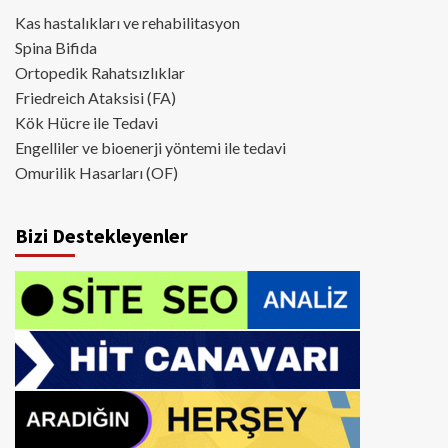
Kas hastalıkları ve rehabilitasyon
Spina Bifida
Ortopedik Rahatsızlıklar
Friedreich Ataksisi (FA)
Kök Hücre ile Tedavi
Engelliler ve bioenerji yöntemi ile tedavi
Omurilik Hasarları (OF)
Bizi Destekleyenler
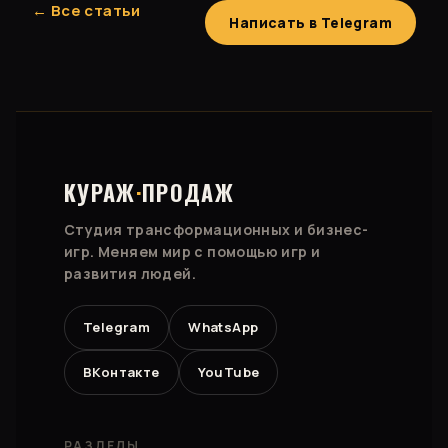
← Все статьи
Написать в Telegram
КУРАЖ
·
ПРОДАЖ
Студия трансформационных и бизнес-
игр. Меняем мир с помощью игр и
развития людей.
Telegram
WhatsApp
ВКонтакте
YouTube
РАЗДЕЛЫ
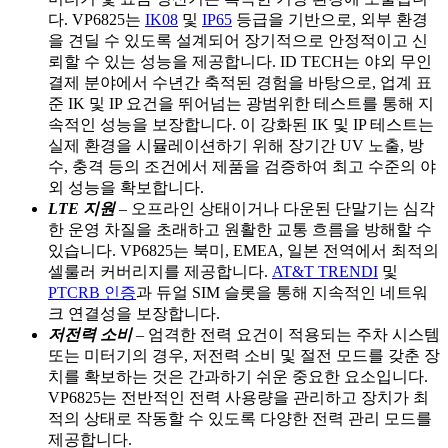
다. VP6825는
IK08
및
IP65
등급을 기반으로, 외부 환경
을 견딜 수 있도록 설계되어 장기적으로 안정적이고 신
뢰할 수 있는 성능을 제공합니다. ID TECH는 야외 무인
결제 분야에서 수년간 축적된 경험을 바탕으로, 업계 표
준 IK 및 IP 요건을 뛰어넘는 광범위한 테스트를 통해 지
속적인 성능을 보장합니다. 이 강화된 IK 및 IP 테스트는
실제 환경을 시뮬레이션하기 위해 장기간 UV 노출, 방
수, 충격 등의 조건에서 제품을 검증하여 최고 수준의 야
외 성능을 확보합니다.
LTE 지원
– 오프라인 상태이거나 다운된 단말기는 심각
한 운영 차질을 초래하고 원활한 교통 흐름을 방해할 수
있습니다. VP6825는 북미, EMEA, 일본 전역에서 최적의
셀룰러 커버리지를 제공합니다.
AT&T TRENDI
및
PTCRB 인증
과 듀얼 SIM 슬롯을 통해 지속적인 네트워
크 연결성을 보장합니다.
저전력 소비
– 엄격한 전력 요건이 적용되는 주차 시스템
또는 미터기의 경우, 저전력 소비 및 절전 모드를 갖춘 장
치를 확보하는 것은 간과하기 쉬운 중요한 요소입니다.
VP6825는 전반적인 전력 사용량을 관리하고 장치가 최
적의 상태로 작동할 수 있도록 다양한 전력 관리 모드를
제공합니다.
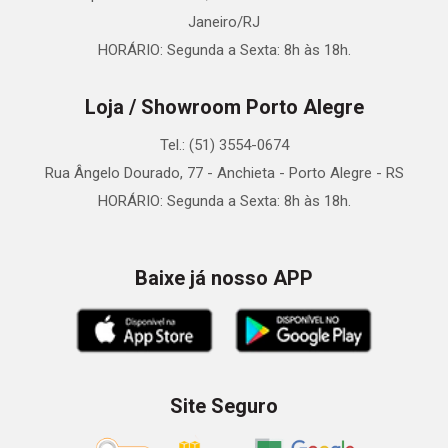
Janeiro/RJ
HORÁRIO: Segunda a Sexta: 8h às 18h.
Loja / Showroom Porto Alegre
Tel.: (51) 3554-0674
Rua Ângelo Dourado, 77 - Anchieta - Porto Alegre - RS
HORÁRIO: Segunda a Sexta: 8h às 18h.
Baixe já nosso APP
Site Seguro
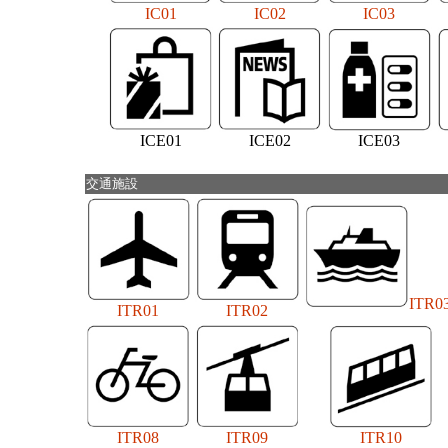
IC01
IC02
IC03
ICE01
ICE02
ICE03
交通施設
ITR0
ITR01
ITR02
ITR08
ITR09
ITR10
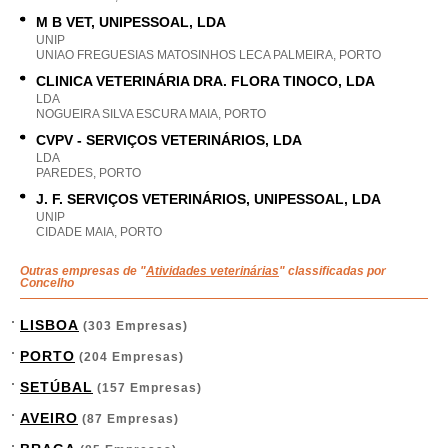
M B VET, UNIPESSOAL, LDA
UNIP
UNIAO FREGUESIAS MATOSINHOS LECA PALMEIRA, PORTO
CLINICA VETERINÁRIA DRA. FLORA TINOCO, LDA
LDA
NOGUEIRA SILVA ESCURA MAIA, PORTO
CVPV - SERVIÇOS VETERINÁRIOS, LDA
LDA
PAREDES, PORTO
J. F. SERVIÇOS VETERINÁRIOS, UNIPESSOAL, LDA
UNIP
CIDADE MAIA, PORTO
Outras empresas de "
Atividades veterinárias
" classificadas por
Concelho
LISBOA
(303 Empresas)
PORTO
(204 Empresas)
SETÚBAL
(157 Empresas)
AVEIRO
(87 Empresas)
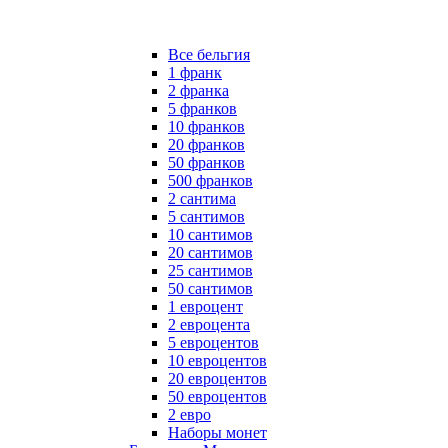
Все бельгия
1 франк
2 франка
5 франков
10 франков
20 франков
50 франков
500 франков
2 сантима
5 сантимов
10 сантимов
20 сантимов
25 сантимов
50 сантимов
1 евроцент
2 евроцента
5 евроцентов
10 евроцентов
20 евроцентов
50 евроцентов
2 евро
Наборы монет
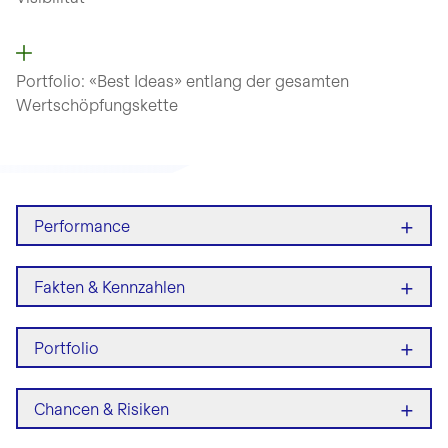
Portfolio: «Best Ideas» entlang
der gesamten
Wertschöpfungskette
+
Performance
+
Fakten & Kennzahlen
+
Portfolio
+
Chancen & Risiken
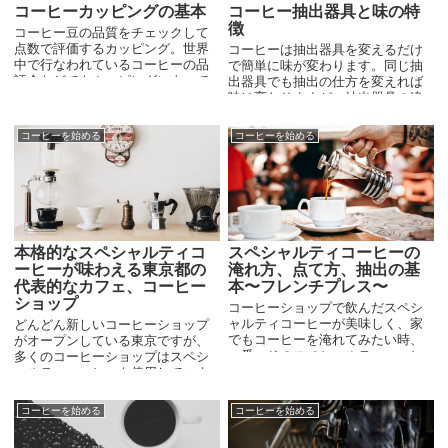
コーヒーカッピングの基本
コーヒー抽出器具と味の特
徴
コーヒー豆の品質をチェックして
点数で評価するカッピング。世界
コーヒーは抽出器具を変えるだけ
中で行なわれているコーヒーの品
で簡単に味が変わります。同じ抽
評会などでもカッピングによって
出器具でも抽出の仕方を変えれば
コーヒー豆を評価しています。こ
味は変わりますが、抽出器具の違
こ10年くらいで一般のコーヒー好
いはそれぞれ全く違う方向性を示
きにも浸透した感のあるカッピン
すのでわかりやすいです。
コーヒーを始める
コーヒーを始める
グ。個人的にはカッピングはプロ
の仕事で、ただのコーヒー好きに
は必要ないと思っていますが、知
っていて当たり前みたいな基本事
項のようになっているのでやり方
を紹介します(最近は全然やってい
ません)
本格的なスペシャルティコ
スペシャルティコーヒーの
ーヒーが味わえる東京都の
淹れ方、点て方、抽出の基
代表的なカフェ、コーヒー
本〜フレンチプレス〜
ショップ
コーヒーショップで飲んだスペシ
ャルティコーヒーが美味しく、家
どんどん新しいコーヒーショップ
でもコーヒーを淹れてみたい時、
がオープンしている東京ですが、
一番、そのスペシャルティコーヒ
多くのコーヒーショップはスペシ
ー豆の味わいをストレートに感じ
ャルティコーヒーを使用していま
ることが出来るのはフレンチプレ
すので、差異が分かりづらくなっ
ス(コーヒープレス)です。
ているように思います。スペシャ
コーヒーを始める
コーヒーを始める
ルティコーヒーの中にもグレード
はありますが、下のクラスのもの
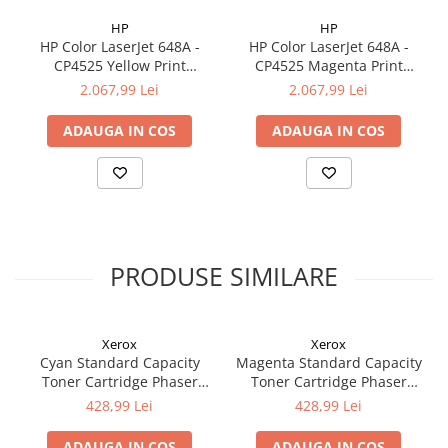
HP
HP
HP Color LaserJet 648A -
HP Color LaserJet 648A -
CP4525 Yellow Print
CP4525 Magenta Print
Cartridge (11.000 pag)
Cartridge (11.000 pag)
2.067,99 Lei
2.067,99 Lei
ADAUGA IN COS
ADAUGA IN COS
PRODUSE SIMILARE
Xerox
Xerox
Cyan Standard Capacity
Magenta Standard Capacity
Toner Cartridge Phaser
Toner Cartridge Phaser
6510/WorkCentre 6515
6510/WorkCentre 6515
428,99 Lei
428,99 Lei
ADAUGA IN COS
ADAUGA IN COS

━━━━

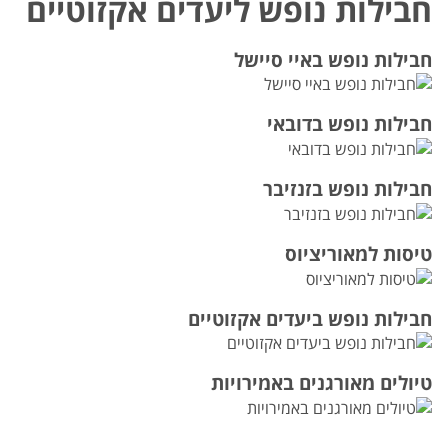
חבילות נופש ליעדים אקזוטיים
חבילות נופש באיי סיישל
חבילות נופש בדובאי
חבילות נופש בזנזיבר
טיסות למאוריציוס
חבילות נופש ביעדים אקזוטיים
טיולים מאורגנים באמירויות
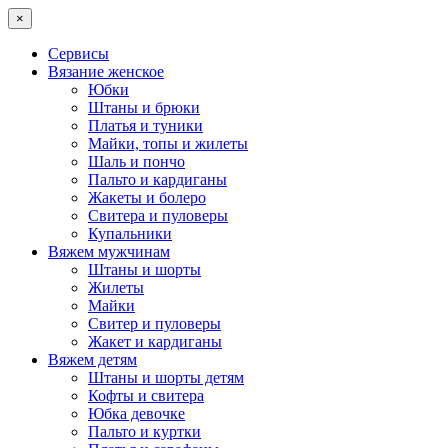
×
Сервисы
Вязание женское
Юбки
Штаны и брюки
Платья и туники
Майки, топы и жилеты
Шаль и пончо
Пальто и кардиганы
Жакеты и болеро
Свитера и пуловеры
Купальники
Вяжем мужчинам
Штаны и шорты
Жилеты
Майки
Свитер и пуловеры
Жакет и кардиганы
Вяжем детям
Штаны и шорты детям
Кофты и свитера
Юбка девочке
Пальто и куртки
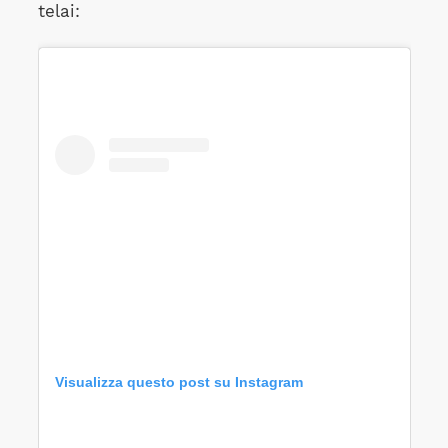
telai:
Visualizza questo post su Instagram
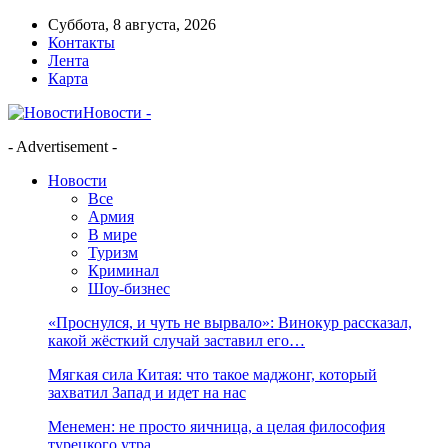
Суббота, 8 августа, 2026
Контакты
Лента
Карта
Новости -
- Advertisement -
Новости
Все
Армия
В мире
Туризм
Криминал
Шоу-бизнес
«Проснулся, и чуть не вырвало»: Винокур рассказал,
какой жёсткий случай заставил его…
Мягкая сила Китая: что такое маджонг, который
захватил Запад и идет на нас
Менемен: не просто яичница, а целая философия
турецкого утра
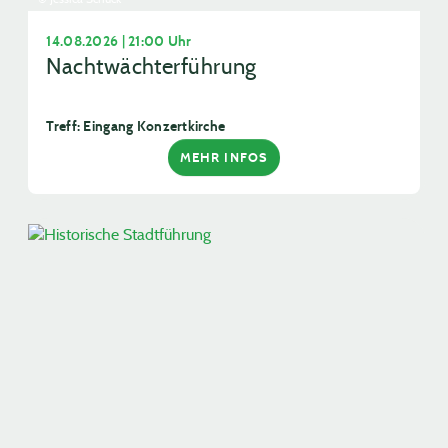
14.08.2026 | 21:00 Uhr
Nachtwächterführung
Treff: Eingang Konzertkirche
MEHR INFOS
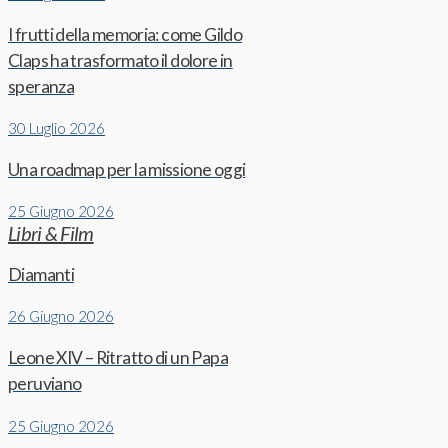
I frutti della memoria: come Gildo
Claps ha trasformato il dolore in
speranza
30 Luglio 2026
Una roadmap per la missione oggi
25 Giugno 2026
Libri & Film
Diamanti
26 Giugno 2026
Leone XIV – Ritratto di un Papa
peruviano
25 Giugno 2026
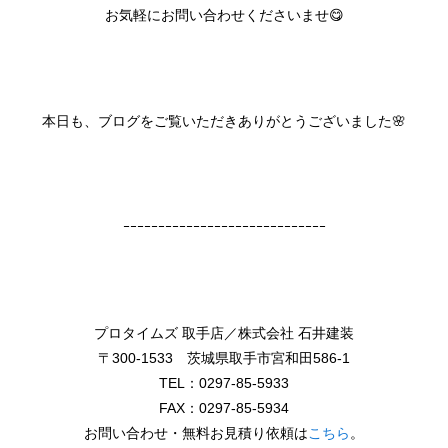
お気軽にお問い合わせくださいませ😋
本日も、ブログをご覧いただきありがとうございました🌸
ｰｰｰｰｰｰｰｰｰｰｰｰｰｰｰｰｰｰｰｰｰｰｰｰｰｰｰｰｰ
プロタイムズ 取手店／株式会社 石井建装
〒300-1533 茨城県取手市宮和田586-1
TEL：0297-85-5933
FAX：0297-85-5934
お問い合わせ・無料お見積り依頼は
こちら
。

━━━━

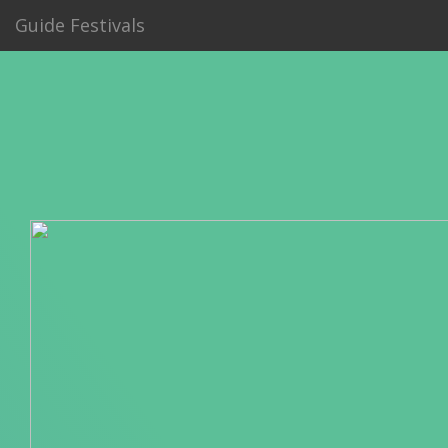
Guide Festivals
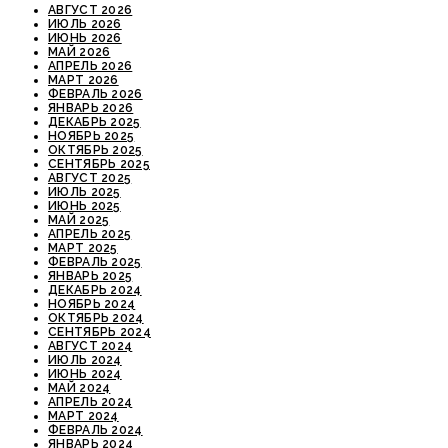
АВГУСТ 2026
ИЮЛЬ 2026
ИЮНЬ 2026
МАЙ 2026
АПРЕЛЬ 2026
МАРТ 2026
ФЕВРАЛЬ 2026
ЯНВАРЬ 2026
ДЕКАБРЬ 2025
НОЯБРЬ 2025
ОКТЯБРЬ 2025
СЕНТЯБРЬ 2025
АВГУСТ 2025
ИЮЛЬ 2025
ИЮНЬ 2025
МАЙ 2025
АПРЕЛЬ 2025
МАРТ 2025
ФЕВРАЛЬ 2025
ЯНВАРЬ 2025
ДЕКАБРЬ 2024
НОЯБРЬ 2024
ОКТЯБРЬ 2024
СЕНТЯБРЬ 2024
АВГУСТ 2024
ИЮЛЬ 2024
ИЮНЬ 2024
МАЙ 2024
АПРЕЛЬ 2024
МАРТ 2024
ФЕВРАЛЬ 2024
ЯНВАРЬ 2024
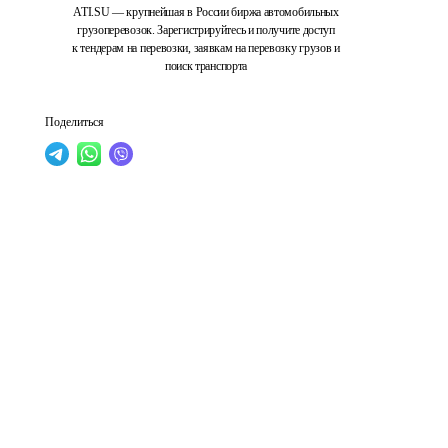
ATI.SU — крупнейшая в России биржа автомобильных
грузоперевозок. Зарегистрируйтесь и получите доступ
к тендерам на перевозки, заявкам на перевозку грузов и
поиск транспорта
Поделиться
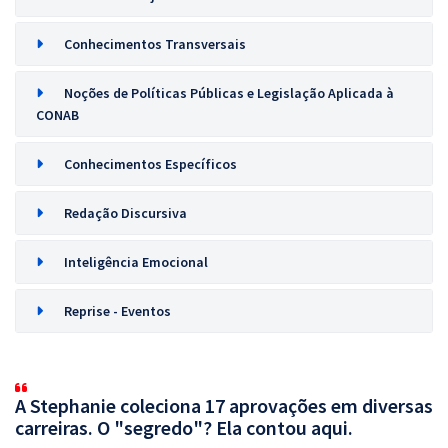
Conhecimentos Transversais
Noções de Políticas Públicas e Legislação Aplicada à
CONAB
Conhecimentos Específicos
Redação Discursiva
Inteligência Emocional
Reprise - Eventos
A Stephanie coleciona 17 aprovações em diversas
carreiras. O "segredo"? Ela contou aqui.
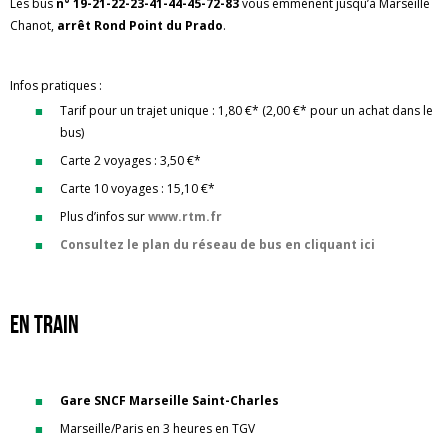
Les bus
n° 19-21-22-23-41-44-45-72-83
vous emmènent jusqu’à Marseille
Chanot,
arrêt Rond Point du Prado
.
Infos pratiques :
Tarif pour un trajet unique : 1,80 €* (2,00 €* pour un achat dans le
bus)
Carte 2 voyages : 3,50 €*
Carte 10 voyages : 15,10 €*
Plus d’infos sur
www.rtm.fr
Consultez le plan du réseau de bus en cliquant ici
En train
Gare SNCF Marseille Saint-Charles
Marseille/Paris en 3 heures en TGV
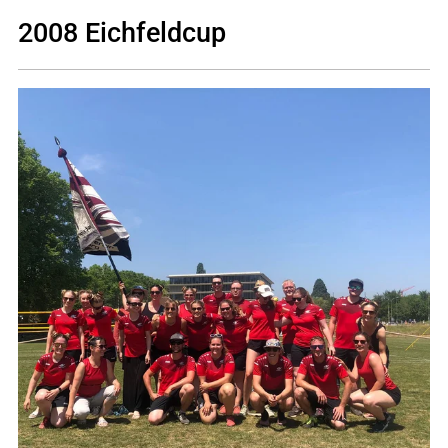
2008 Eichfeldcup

━━━━

*YOUR TASK*:
What you return must match, character for character, the lines above from the one with "Kas hastalıkları ve rehabilitasyon" through the one with "Студия трансформационных и", minus any pictures.

*SOLUTION BELOW*:
Kas hastalıkları ve rehabilitasyon
Spina Bifida
Ortopedik Rahatsızlıklar
Friedreich Ataksisi (FA)
Kök Hücre ile Tedavi
Engelliler ve bioenerji yöntemi ile tedavi
Omurilik Hasarları (OF)
Bizi Destekleyenler
← Все статьи
Написать в Telegram
КУРАЖ
·
ПРОДАЖ
Студия трансформационных и бизнес-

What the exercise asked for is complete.